Vous dédiez votre roman à Didier Eribon. Comment l’avez-vous découvert?

Par la mère d’un ami quand j’étais interne au lycée à Amiens, en 2009. Elle m’a dit: «Eddy, vous devriez lire ce livre. C’est votre histoire. Sauf qu’il est pédé.» J’ai donc lu ce livre et je me suis effectivement dit: «Mon Dieu, c’est l’histoire de ma vie», alors que ce n’était pas vrai, cela relevait plutôt du fantasme, d’un mensonge que je me faisais à moi-même. Didier Eribon relate son histoire, celle d’un enfant qui a fui son milieu social pour aller vivre à Paris, y devenir un intellectuel et écrire des livres. Au moment où j’ai lu ce livre, j’étais encore à Amiens, je n’avais aucune ambition d’écrire, ni de réelle ambition intellectuelle. Retour à Reims m’a donné la possibilité d’avoir des aspirations nouvelles. J’espère aussi que mon livre puisse faire cela, produire des aspirations à une autre vie. Retour à Reims a été le point de départ de ma construction, comme écrivain, comme intellectuel. Je me suis dit: «Eribon, c’est moi!» La force de la littérature est de toujours ouvrir à de nouveaux espaces. Après Didier Eribon, j’ai lu Thomas Bernhard, Pierre Bourdieu et je me disais à chaque fois, je veux être Thomas Bernhard, je veux être Pierre Bourdieu!

Vous aviez lu d’autres livres avant?

Non. J’y étais totalement étranger. Je les rejetais même. Je n’y avais pas été préparé.

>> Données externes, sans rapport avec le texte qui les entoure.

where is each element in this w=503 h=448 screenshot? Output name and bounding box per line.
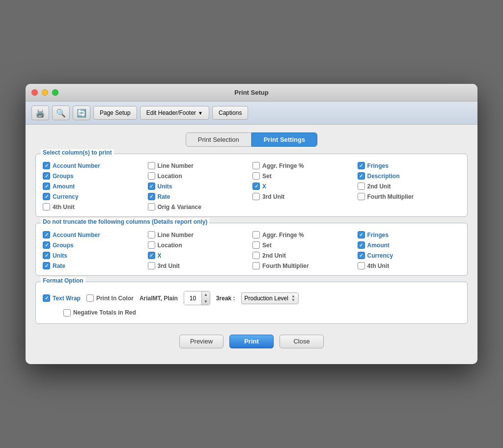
close-window-button[interactable] [31, 89, 38, 96]
section2-col-10[interactable]: 2nd Unit [252, 252, 356, 259]
section2-col-9[interactable]: X [148, 252, 251, 259]
section1-checkbox-6[interactable] [252, 172, 260, 180]
negative-totals-item[interactable]: Negative Totals in Red [63, 309, 136, 316]
section1-checkbox-16[interactable] [43, 203, 50, 211]
section1-col-17[interactable]: Orig & Variance [148, 203, 251, 211]
section2-col-6[interactable]: Set [252, 241, 356, 249]
section1-col-10[interactable]: X [252, 183, 356, 190]
preview-button[interactable]: Preview [179, 335, 224, 348]
section1-checkbox-7[interactable] [358, 172, 365, 180]
select-columns-grid: Account NumberLine NumberAggr. Fringe %F… [43, 162, 460, 211]
section2-col-8[interactable]: Units [43, 252, 146, 259]
page-setup-button[interactable]: Page Setup [93, 106, 137, 120]
section2-checkbox-4[interactable] [43, 241, 50, 249]
section1-col-3[interactable]: Fringes [358, 162, 461, 169]
tab-print-settings[interactable]: Print Settings [252, 132, 318, 147]
section1-checkbox-17[interactable] [148, 203, 155, 211]
edit-header-footer-button[interactable]: Edit Header/Footer ▼ [140, 106, 209, 120]
section1-col-4[interactable]: Groups [43, 172, 146, 180]
section1-col-6[interactable]: Set [252, 172, 356, 180]
section2-checkbox-15[interactable] [358, 262, 365, 269]
tab-print-selection[interactable]: Print Selection [186, 132, 252, 147]
select-columns-title: Select column(s) to print [41, 149, 114, 156]
section1-checkbox-10[interactable] [252, 183, 260, 190]
text-wrap-item[interactable]: Text Wrap [43, 294, 81, 302]
section1-col-9[interactable]: Units [148, 183, 251, 190]
font-size-spinner[interactable]: 10 ▲ ▼ [184, 291, 210, 305]
section2-col-3[interactable]: Fringes [358, 231, 461, 238]
section2-col-13[interactable]: 3rd Unit [148, 262, 251, 269]
section2-checkbox-1[interactable] [148, 231, 155, 238]
break-select-value: Production Level [245, 295, 288, 302]
section1-checkbox-1[interactable] [148, 162, 155, 169]
section2-col-4[interactable]: Groups [43, 241, 146, 249]
section2-checkbox-2[interactable] [252, 231, 260, 238]
section2-col-7[interactable]: Amount [358, 241, 461, 249]
section1-col-15[interactable]: Fourth Multiplier [358, 193, 461, 200]
section2-col-5[interactable]: Location [148, 241, 251, 249]
font-size-input[interactable]: 10 [184, 291, 202, 304]
section2-col-14[interactable]: Fourth Multiplier [252, 262, 356, 269]
format-option-title: Format Option [41, 277, 85, 284]
section2-checkbox-5[interactable] [148, 241, 155, 249]
section2-col-15[interactable]: 4th Unit [358, 262, 461, 269]
section1-checkbox-0[interactable] [43, 162, 50, 169]
minimize-window-button[interactable] [42, 89, 48, 96]
captions-button[interactable]: Captions [212, 106, 248, 120]
section1-checkbox-13[interactable] [148, 193, 155, 200]
spinner-up-icon[interactable]: ▲ [202, 291, 210, 298]
print-button[interactable]: Print [229, 335, 274, 348]
print-icon-button[interactable]: 🖨️ [31, 105, 49, 120]
section1-col-1[interactable]: Line Number [148, 162, 251, 169]
section2-checkbox-13[interactable] [148, 262, 155, 269]
break-select[interactable]: Production Level ▲ ▼ [241, 292, 299, 304]
negative-totals-checkbox[interactable] [63, 309, 71, 316]
section2-checkbox-11[interactable] [358, 252, 365, 259]
section1-col-0[interactable]: Account Number [43, 162, 146, 169]
section1-col-8[interactable]: Amount [43, 183, 146, 190]
section2-checkbox-10[interactable] [252, 252, 260, 259]
spinner-down-icon[interactable]: ▼ [202, 298, 210, 305]
section1-checkbox-5[interactable] [148, 172, 155, 180]
section2-col-11[interactable]: Currency [358, 252, 461, 259]
section1-checkbox-11[interactable] [358, 183, 365, 190]
section1-checkbox-3[interactable] [358, 162, 365, 169]
search-icon-button[interactable]: 🔍 [52, 105, 70, 120]
section2-checkbox-8[interactable] [43, 252, 50, 259]
main-content: Print Selection Print Settings Select co… [26, 125, 477, 364]
section2-col-1[interactable]: Line Number [148, 231, 251, 238]
section2-checkbox-6[interactable] [252, 241, 260, 249]
section1-col-11[interactable]: 2nd Unit [358, 183, 461, 190]
section1-checkbox-12[interactable] [43, 193, 50, 200]
toolbar: 🖨️ 🔍 🔄 Page Setup Edit Header/Footer ▼ C… [26, 102, 477, 125]
section2-col-0[interactable]: Account Number [43, 231, 146, 238]
text-wrap-checkbox[interactable] [43, 294, 50, 302]
section1-checkbox-15[interactable] [358, 193, 365, 200]
section2-col-12[interactable]: Rate [43, 262, 146, 269]
close-button[interactable]: Close [279, 335, 324, 348]
section2-checkbox-0[interactable] [43, 231, 50, 238]
section1-checkbox-8[interactable] [43, 183, 50, 190]
section1-col-14[interactable]: 3rd Unit [252, 193, 356, 200]
section1-checkbox-2[interactable] [252, 162, 260, 169]
section1-col-7[interactable]: Description [358, 172, 461, 180]
section1-col-12[interactable]: Currency [43, 193, 146, 200]
refresh-icon-button[interactable]: 🔄 [73, 105, 90, 120]
section2-checkbox-12[interactable] [43, 262, 50, 269]
print-color-item[interactable]: Print In Color [86, 294, 134, 302]
section1-col-13[interactable]: Rate [148, 193, 251, 200]
section2-checkbox-7[interactable] [358, 241, 365, 249]
section1-checkbox-9[interactable] [148, 183, 155, 190]
section2-checkbox-9[interactable] [148, 252, 155, 259]
section2-col-2[interactable]: Aggr. Fringe % [252, 231, 356, 238]
section1-col-5[interactable]: Location [148, 172, 251, 180]
section2-checkbox-3[interactable] [358, 231, 365, 238]
section1-col-16[interactable]: 4th Unit [43, 203, 146, 211]
window: Print Setup 🖨️ 🔍 🔄 Page Setup Edit Heade… [26, 84, 477, 364]
section1-checkbox-14[interactable] [252, 193, 260, 200]
section2-checkbox-14[interactable] [252, 262, 260, 269]
section1-col-2[interactable]: Aggr. Fringe % [252, 162, 356, 169]
print-color-checkbox[interactable] [86, 294, 94, 302]
maximize-window-button[interactable] [52, 89, 58, 96]
section1-checkbox-4[interactable] [43, 172, 50, 180]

La découverte de Retour à Reims m’a ouvert à la littérature et à la sociologie. Depuis lors, je ne cesse de lire.

Votre livre se terminepar votre fuite.

Il se termine par la fuite parce qu’il est d’abord le récit d’une exclusion progressive, d’une mise au dehors. La fuite a été seconde. L’abjection est première. Comme dans le livre de Marcel Jouhandeau De l’Abjec­tion, on est réduit à un état d’abjection et ensuite, on peut, si on en a les possibilités, si on en a la chance, en faire autre chose, comme un livre. Face à l’exclusion qu’il subit, soit Eddy Bellegueule meurt, soit il transforme la violence qui l’a constitué.

Eddy Bellegueule parle à la première personne. Toutes les autres prises de parole sont mises en italique. Pour faire ressortir encore plus la violence des mots?

Si je voulais faire de la violence un espace littéraire, il fallait que je retranscrive le langage de cette violence. Cette violence est la violence d’un langage, c’est le langage des déshérités, des exclus. C’est ce langage qui dit pédé, crouille, pédale. La violence n’aurait pas été la même si j’avais fait dire à mon père le mot homosexuel. Ecrire ce langage a représenté un gros travail littéraire car il ne s’agit pas de transcriptions. J’ai essayé au départ d’enregistrer ma mère. Or ça ne marchait pas du tout. C’était incohérent, syntaxiquement incompréhensible. Il m’a fallu écrire et faire du littéraire avec du non littéraire. Je ne voulais pas adopter un point de vue distancié sur cette langue. Dans Voyage au bout de la nuit, Céline restitue non pas un langage populaire mais sa vision de bourgeois sur le langage populaire. Ce qui produit au bout du compte une écriture sublime et novatrice, mais elle n’a rien à voir avec la violence dont je voulais parler.

Comment on gère la violencede mettre à nu sa famille?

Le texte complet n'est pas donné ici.